Thank you. If I work to emulate your patience, Julia's determination and the Farmer's clear vision, and even only achieve a portion, that would be good. You three are great works of art!

Christine said...

well, the above have commented as I would have. As her mother, you don't see the increments of progress because we are with them all the time. But her daddy sees them. He is your Julia diary.

The knitting...those of us who attain calm by doing it, could go on and on, ad nauseum, about its benefits. My neurologist said my MRI has not changed much in the last 3 years and that, I believe, is due to the knitting that I do (I have MS). I noticed haha when I met with my in-laws the other day and my mother and her husband, for dinner, I pulled out my knitting for calmness.....pretty rude but I was feeling very tense.

You will be Julia's best ally, her whole life, always and forever.

Leslie said...

Thank you for sharing. Kudos for and to Julia!

The best to you all this Holiday!

Willow said...

This is a beautiful tribute to Julia. We are all proud of her! Sing your heart out, Julia!

Willow said...

This is a beautiful tribute to Julia. We are all proud of her! Sing your heart out, Julia!

Queen of the Tea Cosies said...

I'm sitting here crying. For you. For Julia. For my son. For me. For not knowing enough. For having so much still to learn. For life.

Sally W said...

Fantastic!!

Anonymous said...

I think sometimes we can forget, no matter what our capacities and our challenges, that none of us are truly independent. We all need others to help, to make our lives possible. Some of those others we will never know e.g. engineers who design roads, factory workers who produce goods we use. Some we will know in a very personal way - the people who love and support us. And then there is another group most of us will encounter sooner or later - professionals with special skills such as clinicians, teachers, paramedics - who will be essential to our growth and wellbeing at various stages in our lives. None of us can do it all - we all rely on others. We are in a community.

Betty-Ann

Anonymous said...

Julia is a great kid! I love to see the pure joy in her face in so many pictures. I know that sometimes it's harder for all of you than we can possibly know, none-the-less Julia is a lucky girl and you and The Farmer are lucky parents!

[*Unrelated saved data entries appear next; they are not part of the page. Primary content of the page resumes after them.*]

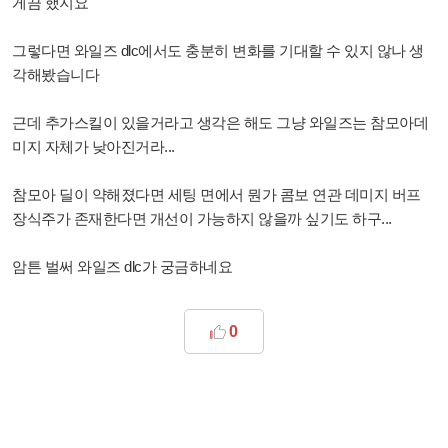
게끔 했지요
그렇다면 와일즈 dlc에서도 충분히 변화를 기대할 수 있지 않나 생
각해봤습니다
근데 추가스킬이 있을거라고 생각은 해도 그냥 와일즈는 참모아데
미지 자체가 낮아진거라...
참모아 딜이 약해졌다면 세팅 면에서 뭔가 콤보 연관 데미지 버프
장식주가 존재한다면 개선이 가능하지 않을까 싶기도 하구...
암튼 벌써 와일즈 dlc가 궁금하네요
0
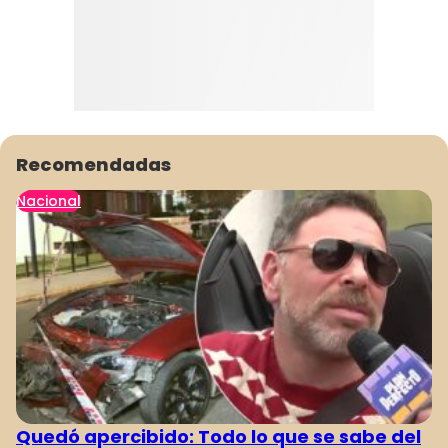
Recomendadas
Nacional
Quedó apercibido: Todo lo que se sabe del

HAPPY HOLIDAYS! -- elizaduckie

amysue said...

I was having a rough morning but this entry about your lovely daughter just made that feeling fall away! I wish you and your family a warm, wonderful holiday season.

I choose not to pump myself, but was chuckling at the start of the entry because a colleague who does pump has come to my office more than once with a sheepish "can I borrow some humalog?". I joke that it's the diabetics version of "can I borrow a cup of sugar?"

GodfreyKate said...

I visit your blog once a week, Kristin, so I'm just catching up all the posts over the last seven days.
The entry on Julia's knitting experience is remarkable.

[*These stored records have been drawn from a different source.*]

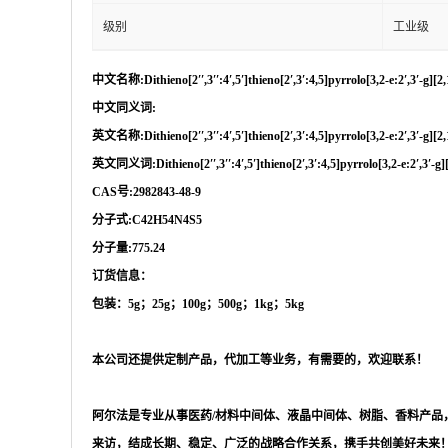
级别
工业级
中文名称
:Dithieno[2′′,3′′:4′,5′]thieno[2′,3′:4,5]pyrrolo[3,2-e:2′,3′-g]
中文同义词
:
英文名称
:Dithieno[2′′,3′′:4′,5′]thieno[2′,3′:4,5]pyrrolo[3,2-e:2′,3′-g]
英文同义词
:Dithieno[2′′,3′′:4′,5′]thieno[2′,3′:4,5]pyrrolo[3,2-e:2′,3′-
CAS号:2982843-48-9
分子式
:C42H54N4S5
分子量
:775.24
订货信息：
包装：
5g；25g；100g；500g；1kg；5kg
本公司还提供定制产品，代加工等业务，有需要的，欢迎联系！
阿尔法是专业从事医药
/材料中间体、液晶中间体、树脂、香料产
来访，结成长期、稳定、广泛的战略合作关系，携手共创美好未来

I know I will be referring to your thoughts again for inspiration, but I'm not going to bookmark the entry, instead I'm going to print it out and keep it close.

I can always use a reminder that deep love doesn't come from a sprinkling of fairy dust. However, if I read you right, the rewards for that kind of caring are truly magical.

Unknown said...

Beautifully written...all have much in common--among other things, pride in and gratitude for our growing children as they make progress against their various challenges. The finger chaining is sweetly beautiful (and as an aside, I cannot tell you how many adults ask me repeatedly to make their slip knots for them--easy for some, not so much for many others). Thank you for a lovely reminder. Holiday blessings to all of you.

tricia said...

A good friend forwarded your post to me - I am a knitter and have a 20 year old daughter with developmental disabilities. Thank you for reminding me to celebrate the "little things" that are not so little after all. I look forward to hearing more about Julia's accomplishments.

Lindsay said...

What a great post. You have a healthy and beautiful perspective on life and on your lovely daughter.

I just found your blog today, from Mason-Dixon, and I love it!